# [Instructions to follow]
Every line of the data below is to be duplicated exactly, pictures excepted.

# [Given data]

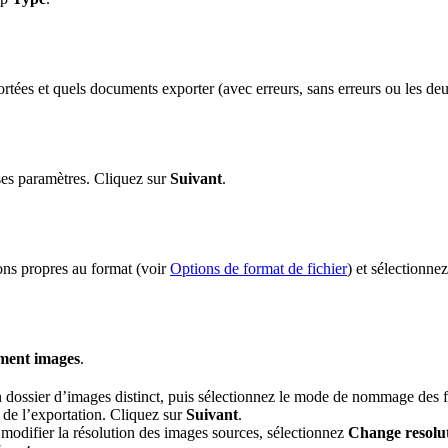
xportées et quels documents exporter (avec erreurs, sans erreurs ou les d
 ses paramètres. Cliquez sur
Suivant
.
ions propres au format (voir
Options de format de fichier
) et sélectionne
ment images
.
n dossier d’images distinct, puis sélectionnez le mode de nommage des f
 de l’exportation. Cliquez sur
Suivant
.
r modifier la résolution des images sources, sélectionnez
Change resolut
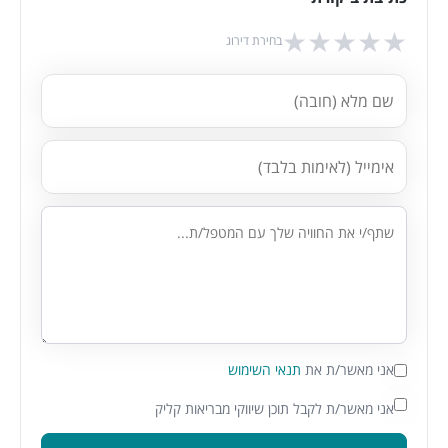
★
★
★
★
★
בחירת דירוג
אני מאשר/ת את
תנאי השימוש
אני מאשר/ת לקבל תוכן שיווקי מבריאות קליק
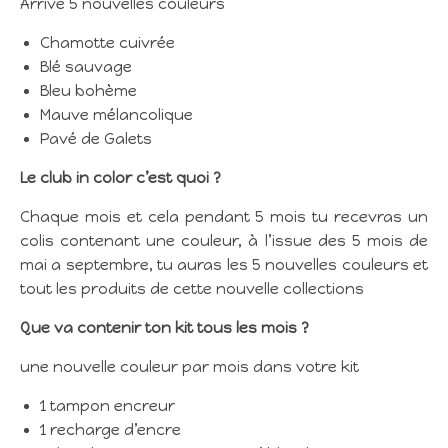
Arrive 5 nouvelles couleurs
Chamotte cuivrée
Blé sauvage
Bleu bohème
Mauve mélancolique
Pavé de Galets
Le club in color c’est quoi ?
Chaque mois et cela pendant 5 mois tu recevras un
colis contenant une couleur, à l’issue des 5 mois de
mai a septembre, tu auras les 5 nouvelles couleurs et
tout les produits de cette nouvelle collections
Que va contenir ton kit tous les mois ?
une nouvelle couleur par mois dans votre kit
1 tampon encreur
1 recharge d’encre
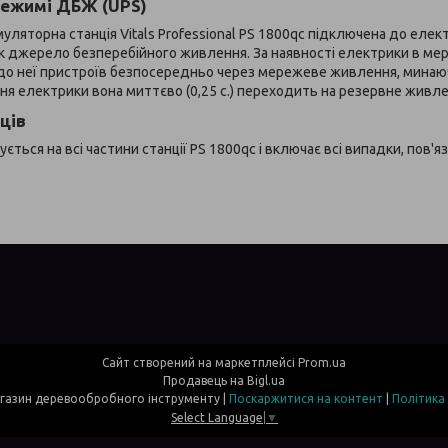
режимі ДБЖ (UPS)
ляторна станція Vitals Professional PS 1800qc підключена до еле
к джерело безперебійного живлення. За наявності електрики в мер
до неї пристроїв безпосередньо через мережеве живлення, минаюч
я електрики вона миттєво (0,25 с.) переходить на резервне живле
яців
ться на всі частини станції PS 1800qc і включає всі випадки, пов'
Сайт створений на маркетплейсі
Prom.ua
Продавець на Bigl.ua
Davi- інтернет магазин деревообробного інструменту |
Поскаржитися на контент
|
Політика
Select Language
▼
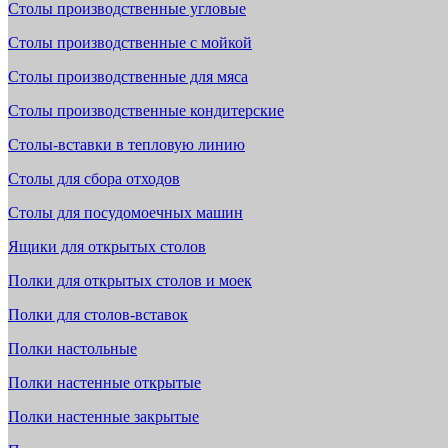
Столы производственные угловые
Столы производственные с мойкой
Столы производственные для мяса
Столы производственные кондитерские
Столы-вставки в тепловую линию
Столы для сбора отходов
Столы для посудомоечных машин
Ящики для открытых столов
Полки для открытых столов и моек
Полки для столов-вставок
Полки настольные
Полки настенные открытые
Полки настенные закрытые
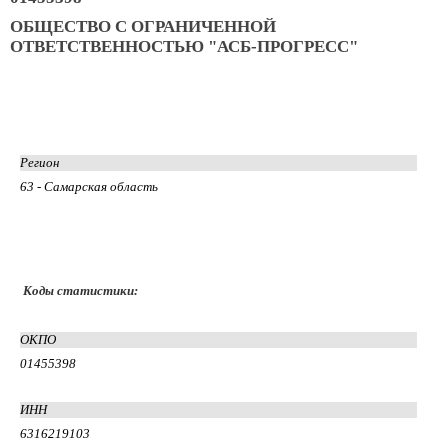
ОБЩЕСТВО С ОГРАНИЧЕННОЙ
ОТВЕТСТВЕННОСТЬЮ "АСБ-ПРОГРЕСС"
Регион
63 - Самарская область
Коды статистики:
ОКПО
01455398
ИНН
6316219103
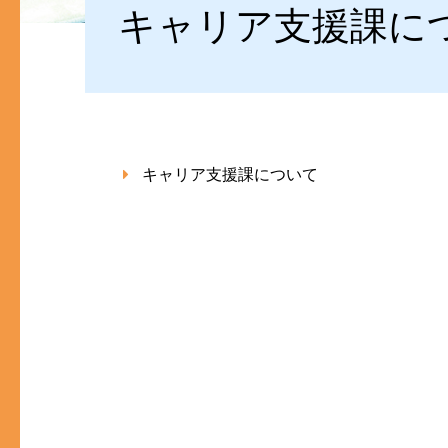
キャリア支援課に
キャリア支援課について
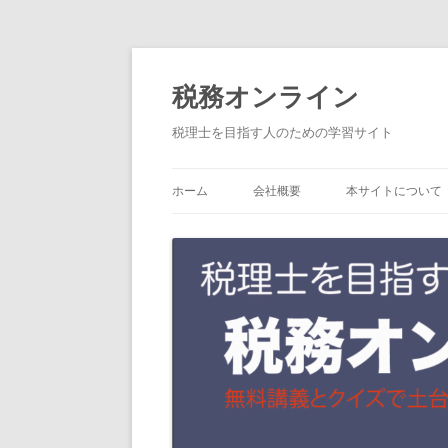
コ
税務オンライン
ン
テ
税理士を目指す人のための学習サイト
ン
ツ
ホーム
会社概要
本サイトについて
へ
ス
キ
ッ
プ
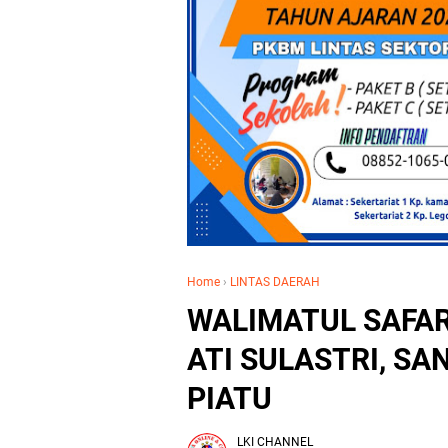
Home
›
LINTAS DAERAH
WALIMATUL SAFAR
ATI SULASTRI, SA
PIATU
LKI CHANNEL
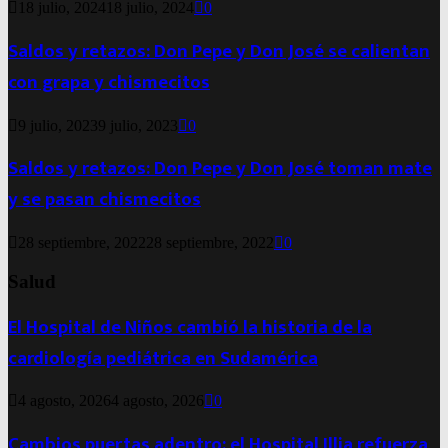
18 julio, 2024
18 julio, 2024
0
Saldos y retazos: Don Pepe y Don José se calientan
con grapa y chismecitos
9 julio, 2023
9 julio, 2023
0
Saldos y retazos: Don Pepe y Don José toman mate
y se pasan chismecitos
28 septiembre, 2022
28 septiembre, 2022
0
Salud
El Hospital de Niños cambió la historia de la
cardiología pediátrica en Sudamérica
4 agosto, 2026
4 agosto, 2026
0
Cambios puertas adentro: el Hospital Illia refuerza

# [Response to the task]
xportées et quels documents exporter (avec erreurs, sans erreurs ou les d
 ses paramètres. Cliquez sur
Suivant
.
ions propres au format (voir
Options de format de fichier
) et sélectionne
ment images
.
n dossier d’images distinct, puis sélectionnez le mode de nommage des f
 de l’exportation. Cliquez sur
Suivant
.
r modifier la résolution des images sources, sélectionnez
Change resolut
★
★
★
★
★
בחירת דירוג
אני מאשר/ת את
תנאי השימוש
אני מאשר/ת לקבל תוכן שיווקי מבריאות קליק
Arrive 5 nouvelles couleurs
Chamotte cuivrée
Blé sauvage
Bleu bohème
Mauve mélancolique
Pavé de Galets
Le club in color c’est quoi ?
Chaque mois et cela pendant 5 mois tu recevras un
colis contenant une couleur, à l’issue des 5 mois de
mai a septembre, tu auras les 5 nouvelles couleurs et
tout les produits de cette nouvelle collections
Que va contenir ton kit tous les mois ?
une nouvelle couleur par mois dans votre kit
1 tampon encreur
1 recharge d’encre
режимі ДБЖ (UPS)
ляторна станція Vitals Professional PS 1800qc підключена до еле
к джерело безперебійного живлення. За наявності електрики в мер
до неї пристроїв безпосередньо через мережеве живлення, минаюч
я електрики вона миттєво (0,25 с.) переходить на резервне живле
яців
ться на всі частини станції PS 1800qc і включає всі випадки, пов'
Сайт створений на маркетплейсі
Prom.ua
Продавець на Bigl.ua
Davi- інтернет магазин деревообробного інструменту |
Поскаржитися на контент
|
Політика
Select Language
▼
Столы производственные угловые
Столы производственные с мойкой
Столы производственные для мяса
Столы производственные кондитерские
Столы-вставки в тепловую линию
Столы для сбора отходов
Столы для посудомоечных машин
Ящики для открытых столов
Полки для открытых столов и моек
Полки для столов-вставок
Полки настольные
Полки настенные открытые
Полки настенные закрытые
ОБЩЕСТВО С ОГРАНИЧЕННОЙ
ОТВЕТСТВЕННОСТЬЮ "АСБ-ПРОГРЕСС"
Регион
63 - Самарская область
Коды статистики:
ОКПО
01455398
ИНН
6316219103
キャリア支援課に
キャリア支援課について
コ
税務オンライン
ン
テ
税理士を目指す人のための学習サイト
ン
ツ
ホーム
会社概要
本サイトについて
へ
ス
キ
ッ
プ
Home
›
LINTAS DAERAH
WALIMATUL SAFAR
ATI SULASTRI, SA
PIATU
LKI CHANNEL
18 julio, 2024
18 julio, 2024
0
Saldos y retazos: Don Pepe y Don José se calientan
con grapa y chismecitos
9 julio, 2023
9 julio, 2023
0
Saldos y retazos: Don Pepe y Don José toman mate
y se pasan chismecitos
28 septiembre, 2022
28 septiembre, 2022
0
Salud
El Hospital de Niños cambió la historia de la
cardiología pediátrica en Sudamérica
4 agosto, 2026
4 agosto, 2026
0
Cambios puertas adentro: el Hospital Illia refuerza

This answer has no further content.